Malicious Automation & Bots
CAPTCHAs, originally heralded as the digital gatekeepers distinguishing humans from bots, have increasingly become a source of user frustration. Designed to thwart automated programs, particularly those scraping data or engaging in fraudulent activities, CAPTCHAs have become synonymous with a subpar user experience. A poignant example of their limitation was the plight of Taylor Swift fans, who lost out to bots in securing concert tickets — a scenario underscoring the need for better solutions in digital security.
CAPTCHAs, intended as digital speed bumps to impede malicious bots, often fall short. They are reactive measures, kicking in after bots initiate their activities, which highlights a significant flaw: the need for proactive, advanced security strategies.
The challenge is compounded by AI and deep learning advancements, enabling bots to solve complex CAPTCHAs, including interactive ones. This development renders CAPTCHAs increasingly ineffective, burdening human users while failing to deter sophisticated bots.
As technology evolves, the utility of traditional CAPTCHAs is waning. The arms race between CAPTCHA designers and bot developers is tipping in favor of the latter, with bots becoming faster and more adept at circumventing these security measures.
In response, the tech industry is pivoting towards a layered security approach, combining multiple detection and mitigation techniques. This includes behavioral analysis, transaction monitoring, and anomaly detection. A significant advancement in this direction is the emergence of PassKeys, offering a more sophisticated and user-friendly security alternative. PassKeys, leveraging biometric verification and cryptographic techniques, promises enhanced security without the frustrations of CAPTCHAs.
Moreover, the advent of web3 technologies brings forth innovative possibilities, such as using NFTs for authentication. This could dramatically transform online identity management and access, with blockchain technology ensuring authenticity and security.
We might witness a paradigm shift in managing online transactions and access in the near future. For instance, those passionate Taylor Swift fans who once fell victim to bot-driven ticket fraud might soon use the popular blockchain and cryptocurrency wallet to authenticate their purchases, verifying their true fandom. This shift, potentially just five years down the line, could herald a new era in secure, user-friendly online experiences, effectively rendering the traditional CAPTCHA obsolete.
Putting it All Together
As we examine the trajectory of the internet's evolution, a convergence of trends points towards an increasingly closed digital future. This closure, driven by government controls, AI content scraping, and malicious automation challenges, raises questions about the nature of our online world.

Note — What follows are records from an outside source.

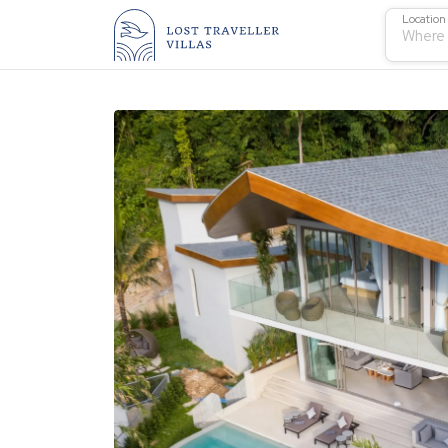
Location
Where 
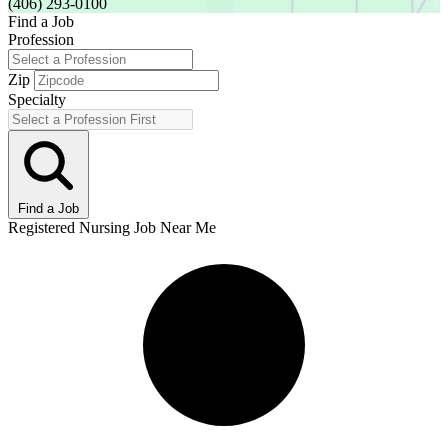
(406) 293-0100
Find a Job
Profession
Zip
Specialty
Find a Job
Registered Nursing Job Near Me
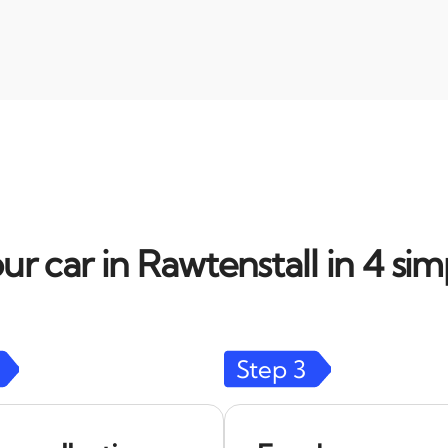
ur car in Rawtenstall in 4 sim
Step
3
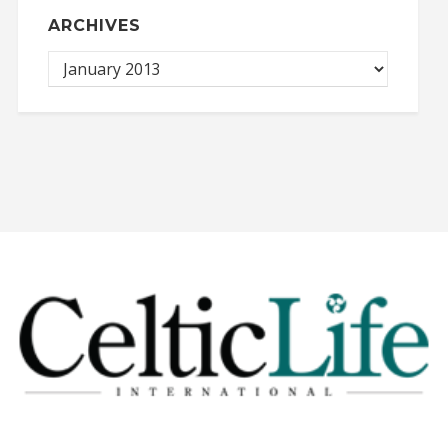
ARCHIVES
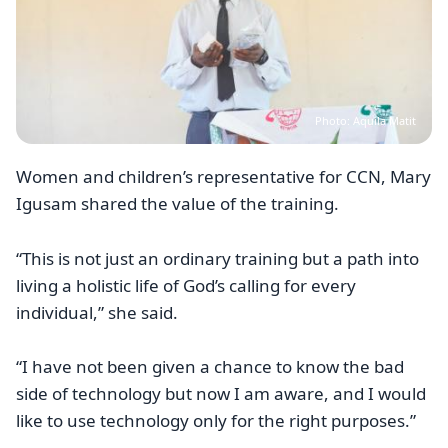
Photo: Aquila Matit
Women and children’s representative for CCN, Mary
Igusam shared the value of the training.
“This is not just an ordinary training but a path into
living a holistic life of God’s calling for every
individual,” she said.
“I have not been given a chance to know the bad
side of technology but now I am aware, and I would
like to use technology only for the right purposes.”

Let's contemplate some questions that emerge from the current situation:
- How will the rise of government-operated internets reshape the global internet landscape? Will each internet "segment" reflect its governing state's ideological and cultural contours? What about the diverging views of its citizens?

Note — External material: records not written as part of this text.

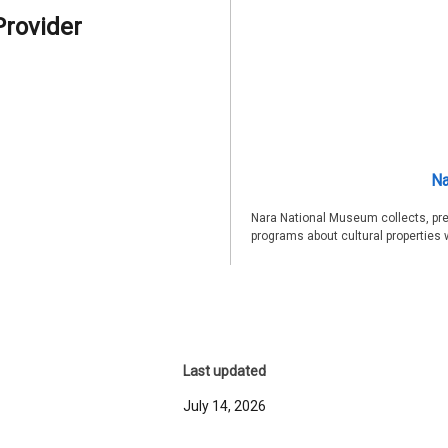
Provider
Na
Nara National Museum collects, pre
programs about cultural properties 
Last updated
July 14, 2026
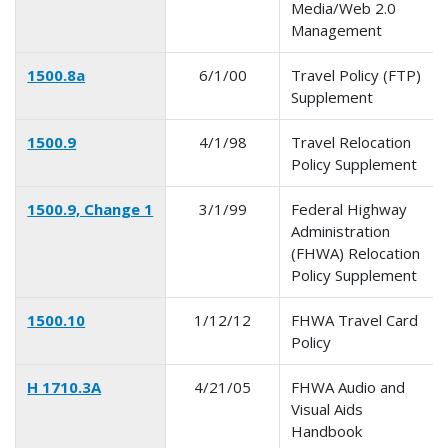
Media/Web 2.0
Management
1500.8a
6/1/00
Travel Policy (FTP)
Supplement
1500.9
4/1/98
Travel Relocation
Policy Supplement
1500.9, Change 1
3/1/99
Federal Highway
Administration
(FHWA) Relocation
Policy Supplement
1500.10
1/12/12
FHWA Travel Card
Policy
H 1710.3A
4/21/05
FHWA Audio and
Visual Aids
Handbook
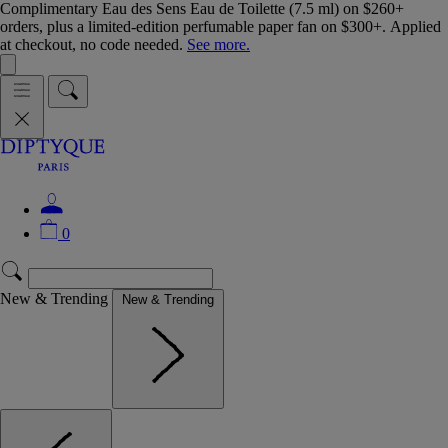
Complimentary Eau des Sens Eau de Toilette (7.5 ml) on $260+
orders, plus a limited-edition perfumable paper fan on $300+. Applied
at checkout, no code needed.
See more.
0
New & Trending
New & Trending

- What becomes of intellectual property rights in the era of AI and content scraping? How do we balance AI development with the legitimate rights of content creators?
- What new forms of digital gatekeeping will emerge as CAPTCHAs become obsolete in advancing AI? Will technologies like PassKeys or blockchain-based authentication methods like NFTs become the new standard for securing online transactions and access?
The rise of national intranets, advancements in AI, and the challenges of securing digital spaces against malicious automation are weaving a complex tapestry of control, security, and access. This new era will be marked not by the absence of innovation but by a recalibration of the principles that have long underpinned the digital world.
As we navigate this shift, our challenge will be to ensure that the internet continues to serve as a force for empowerment and connection, even as it evolves in response to the intricate demands of security, privacy, and control.